New ProvenanceDM working draft released, part I

Tue Oct 17 09:25:03 CEST 2017

Hi Kristin, Hi DM,

I think I'd like to dwell on the relationship between
wasGeneratedBy/Used and WasDerivedFrom a bit more in that:

On Mon, Oct 16, 2017 at 10:50:13PM +0200, Kristin Riebe wrote:
> > > > happen.  Are you absolutely sure you can't fix WasGeneratedBy/Used to
> > > > cover what WasDerivedFrom is designed to do and then drop
> > > > WasDerivedFrom?
> > > [...]
> > > The main difference is: not every input of an activity that generated an
> > > entity will automatically have a "WasDerivedFrom", it's semantically
> > > different. E.g. an image is usually "derived from" another image, but not
> > > from "auxiliary" input like a configuration file or a parameter (which were
> > > also used as input from the generating activity).
> > 
> > Hm -- why not?  I don't really see a use case to treat them
> > differently: Dependency modeling, debugging, giving credit -- isn't
> > for all of these the configuration file pretty much the same as the
> > raw instrument output (say)?
> 
> Well, I think that 'wasDerivedFrom' is meant to be used to just give you the
> main track, i.e. the main progenitors.

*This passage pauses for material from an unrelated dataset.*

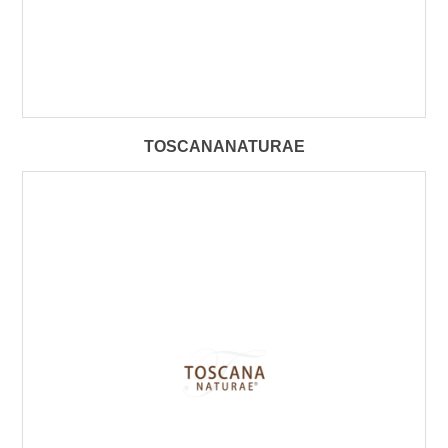
TOSCANANATURAE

So I expect a wasDerivedFrom
> relationship only to those input files of the generating activity that are
> the main inputs. E.g. if an image is corrected using a dark frame, then the
> image was derived from the raw image, not from the dark frame. But the raw
> image and dark frame are both inputs.

Well, but how exactly are they different?  When using Provenance,

* if it's about debugging, a problem might equally well result from
  an issue in the dark frame or the raw image (or perhaps an
  interesting interaction between border cases in both).
* if it's about dependency modeling, the output will have to be
  re-made whether it's the dark frame or the raw image that's
  changed.
* if it's about giving credit, I'd argue if a dark frame (or, say, a
  superflat) is done with enough deliberation that credit is given on
  it in the first place, then this should be preserved in further
  products, too.

So, I'd argue the notion of "main inputs" and "main outputs" is not
only *really* hard to define reproducibly, I also don't see a use
case in which that distinction actually helps.  And hence I'd propose
it should be dropped, with the useful by-product of removing one
thing that brings in wasDerivedFrom.

> Here's another use case for wasDerivedFrom:
> Imagine that you have two input images i1, i2 and two result images o1 and
> o2 for an activity. The wasDerivedFrom relationship can then tell you that
> o1 was derived from i1 and o2 from i2 (and not o1 from i2 or so). So it's
> adding more information.

Well, if i1 and i2 are both inputs to the activity, I'd expect both
of them to contribute to both o1 and o2, and so it would be wrong to
say that o2 only depends on i1, no?  If, on the other hand, the
activity can be decomposed so that o2 really only depends on i2 and
o1 only on i1, then I submit you should model it as two activities.
Either way, wasDerivedFrom is either misleading or superfluous.

Sorry for being a bit obnoxious here, but I expect once we get
Provenance right, it's going to crop up everywhere.  Hence, if we do
too much premature optimization and special-casing, that's going to
hurt in all these places.  But granted, so will a lack of pragmatism.

      -- Markus